**Exercise instructions:**
The line with "Anzahl der Monatsraten", the line with "unabhängiger Darlehensvermittler tätig", and all lines between them in the material below: return these exactly, and no others.

**Record excerpts:**
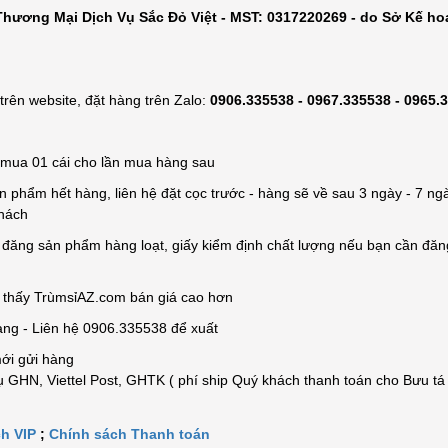
hương Mại Dịch Vụ Sắc Đỏ Việt - MST: 0317220269 - do Sở Kế ho
rên website, đặt hàng trên Zalo:
0906.335538 - 0967.335538 - 0965.
ỉ mua 01 cái cho lần mua hàng sau
n phẩm hết hàng, liên hệ đặt cọc trước - hàng sẽ về sau 3 ngày - 7 ngà
khách
e đăng sản phẩm hàng loạt, giấy kiểm định chất lượng nếu bạn cần đă
n thấy TrùmsỉAZ.com bán giá cao hơn
àng - Liên hệ 0906.335538 để xuất
mới gửi hàng
 GHN, Viettel Post, GHTK ( phí ship Quý khách thanh toán cho Bưu tá
h VIP
;
Chính sách Thanh toán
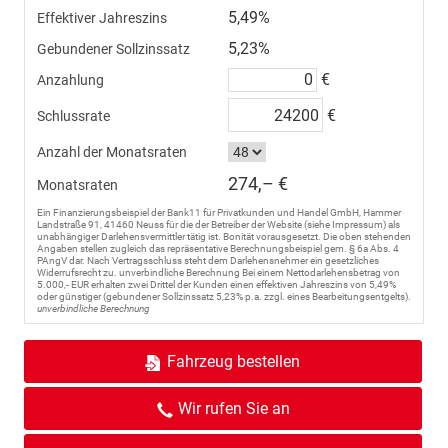
5,49%
Effektiver Jahreszins
5,23%
Gebundener Sollzinssatz
€
Anzahlung
€
Schlussrate
Anzahl der Monatsraten
274,– €
Monatsraten
Ein Finanzierungsbeispiel der Bank11 für Privatkunden und Handel GmbH, Hammer
Landstraße 91, 41460 Neuss für die der Betreiber der Website (siehe Impressum) als
unabhängiger Darlehensvermittler tätig ist. Bonität vorausgesetzt. Die oben stehenden
Angaben stellen zugleich das repräsentative Berechnungsbeispiel gem. § 6a Abs. 4
PAngV dar. Nach Vertragsschluss steht dem Darlehensnehmer ein gesetzliches
Widerrufsrecht zu. unverbindliche Berechnung Bei einem Nettodarlehensbetrag von
5.000,- EUR erhalten zwei Drittel der Kunden einen effektiven Jahreszins von 5,49%
oder günstiger (gebundener Sollzinssatz 5,23% p.a. zzgl. eines Bearbeitungsentgelts).
unverbindliche Berechnung
Fahrzeug bestellen
Wir rufen Sie an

**Written response:**
Anzahl der Monatsraten
274,– €
Monatsraten
Ein Finanzierungsbeispiel der Bank11 für Privatkunden und Handel GmbH, Hammer
Landstraße 91, 41460 Neuss für die der Betreiber der Website (siehe Impressum) als
unabhängiger Darlehensvermittler tätig ist. Bonität vorausgesetzt. Die oben stehenden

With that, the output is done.